Rice v. Hill

Annotate this Case

178 So. 2d 168 (1965)

Everett F. RICE v. Joseph C. HILL et al.

1 Div. 285.

Supreme Court of Alabama.

September 2, 1965.

Wilters & Brantley, Bay Minette, for appellant.

C. Lenoir Thompson, Bay Minette, for appellees.

MERRILL, Justice.

This appeal is from a decree which permanently enjoined appellant from interfering with the usage of a road which runs across appellant's property, and which ordered appellant to remove the obstructions he had placed in the road to render it impassable.

Appellees and respondent were adjoining landowners and appellees filed their bill of complaint seeking a permanent injunction against appellant to prohibit him, his servants or others from blocking or continuing to block the road in question which passed through appellant's land to that of appellees. The evidence showed that appellant had closed the road through his property and had also placed obstructions on it, rendering it impassable.
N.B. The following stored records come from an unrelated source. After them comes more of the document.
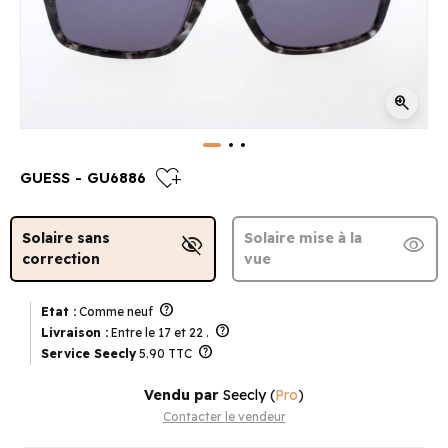
zoom_in
heart_plus
GUESS - GU6886
Solaire sans
Solaire mise à la
visibility_off
visibility
correction
vue
help
Etat :
Comme neuf
help
Livraison :
Entre le 17 et 22 .
help
Service Seecly
5.90 TTC
Vendu par
Seecly
(
Pro
)
Contacter le vendeur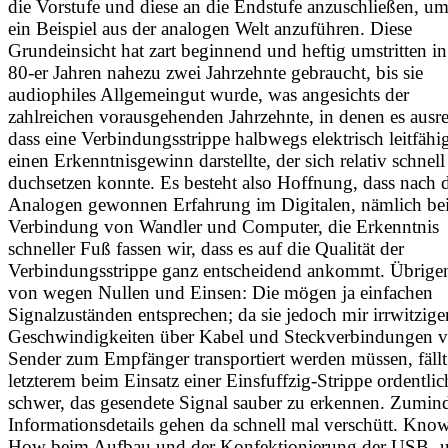
die Vorstufe und diese an die Endstufe anzuschließen, u
ein Beispiel aus der analogen Welt anzuführen. Diese
Grundeinsicht hat zart beginnend und heftig umstritten i
80-er Jahren nahezu zwei Jahrzehnte gebraucht, bis sie
audiophiles Allgemeingut wurde, was angesichts der
zahlreichen vorausgehenden Jahrzehnte, in denen es ausre
dass eine Verbindungsstrippe halbwegs elektrisch leitfähi
einen Erkenntnisgewinn darstellte, der sich relativ schnell
duchsetzen konnte. Es besteht also Hoffnung, dass nach 
Analogen gewonnen Erfahrung im Digitalen, nämlich bei
Verbindung von Wandler und Computer, die Erkenntnis
schneller Fuß fassen wir, dass es auf die Qualität der
Verbindungsstrippe ganz entscheidend ankommt. Übrige
von wegen Nullen und Einsen: Die mögen ja einfachen
Signalzuständen entsprechen; da sie jedoch mir irrwitzige
Geschwindigkeiten über Kabel und Steckverbindungen 
Sender zum Empfänger transportiert werden müssen, fällt
letzterem beim Einsatz einer Einsfuffzig-Strippe ordentlic
schwer, das gesendete Signal sauber zu erkennen. Zumind
Informationsdetails gehen da schnell mal verschütt. Kno
How beim Aufbau und der Konfektionierung der USB-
The trial court found that the road was a public road and granted the relief sought.

Appellant argues assignments of error 8 through 20 together. Assignment 8 reads: "The Court erred in examining Mrs. Dawson.", *169 (a witness); and assignments 9 through 20 read the same except that in each instance a different witness is named.

The main question before the trial court was whether the road was a public road. The witnesses were asked about its use by the public. There was no objection to any of these questions asked by the trial court.
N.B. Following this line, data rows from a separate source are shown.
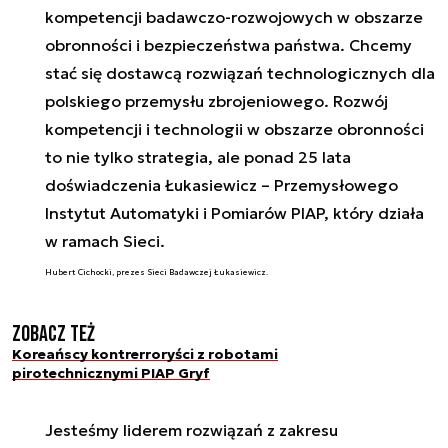
kompetencji badawczo-rozwojowych w obszarze
obronności i bezpieczeństwa państwa. Chcemy
stać się dostawcą rozwiązań technologicznych dla
polskiego przemysłu zbrojeniowego. Rozwój
kompetencji i technologii w obszarze obronności
to nie tylko strategia, ale ponad 25 lata
doświadczenia Łukasiewicz – Przemysłowego
Instytut Automatyki i Pomiarów PIAP, który działa
w ramach Sieci.
Hubert Cichocki, prezes Sieci Badawczej Łukasiewicz.
Zobacz też
Koreańscy kontrerroryści z robotami
pirotechnicznymi PIAP Gryf
Jesteśmy liderem rozwiązań z zakresu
The trial judge has the right to propound such questions to witnesses as may be necessary to elicit certain facts, Lackey v. Lackey, 262 Ala. 45, 76 So. 2d 761; and it not only is the court's prerogative to so act, but its duty, if the court deems it necessary to elicit proper evidence bearing on the issues. Luker v. State, 39 Ala.App. 548, 105 So. 2d 834.

Here, the trial court did not abuse his discretion in asking the witnesses if the road was used by the public and no reversible error appears as a result of his questions.
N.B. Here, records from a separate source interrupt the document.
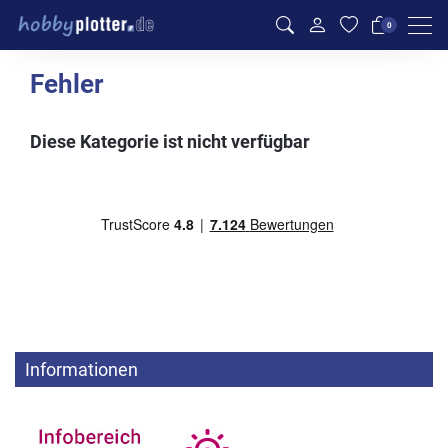
Men
0
Fehler
Diese Kategorie ist nicht verfügbar
Informationen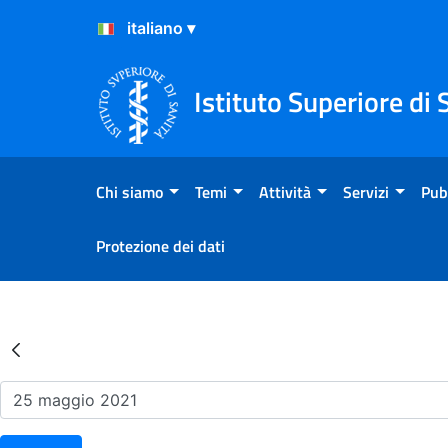
Salta al Contenuto
Salta al Footer
Istituto Superiore di 
Chi siamo
Temi
Attività
Servizi
Pub
Protezione dei dati
Risultati della Ricerca - Ev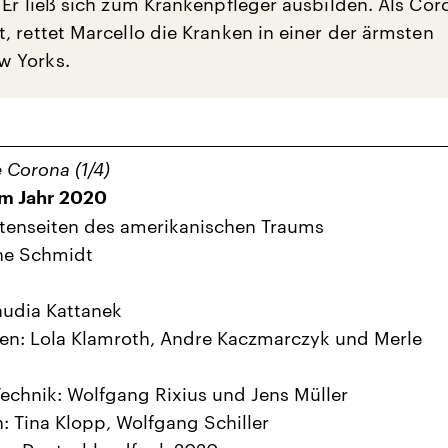
 Er ließ sich zum Krankenpfleger ausbilden. Als Cor
, rettet Marcello die Kranken in einer der ärmsten
 Yorks.
e Corona (1/4)
im Jahr 2020
tenseiten des amerikanischen Traums
ne Schmidt
audia Kattanek
en: Lola Klamroth, Andre Kaczmarczyk und Merle
echnik: Wolfgang Rixius und Jens Müller
: Tina Klopp, Wolfgang Schiller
Moreover, there was no objection to any of the questions although he asked them of thirteen different witnesses. Where no objection was made or exception taken to any remark or question by the trial judge, nothing is presented here for review. State v. Boyd, 271 Ala. 584, 126 So. 2d 225; Neumiller v. Jenkins, 270 Ala. 231, 117 So. 2d 402; Morris v. Yancey, 267 Ala. 657, 104 So. 2d 553. These assignments of error are without merit.

Appellant argues assignments of error 1 through 6 together. They are not related and it appears that none is meritorious. We mention only number 2, which reads: "The Court erred in finding that there is a public road over the property of Everett F. Rice.", (appellant).

Whether the road was a public road was in conflict, but the weight of the evidence was in favor of the trial court's finding that it was a public road. When the evidence is heard orally by the trial court, that court's finding has the effect of a jury's verdict and will not be disturbed on appeal unless plainly erroneous or manifestly wrong. And this rule applies both in equity and in law. Lamar v. Lamar, 263 Ala. 391, 82 So. 2d 558, and cases there cited. We are not convinced that the ruling of the trial court was wrong or unjust.

It is not necessary to show why the other five assignments of error are without merit because of the rule that where several unrelated assignments of error are argued together in brief, and one is without merit, the others will not be considered. Andrews v. May, 277 Ala. 248, 168 So. 2d 619; 2A Ala.Dig., Appeal & Error.


LIVINGSTON, C. J., and SIMPSON and HARWOOD, JJ., concur.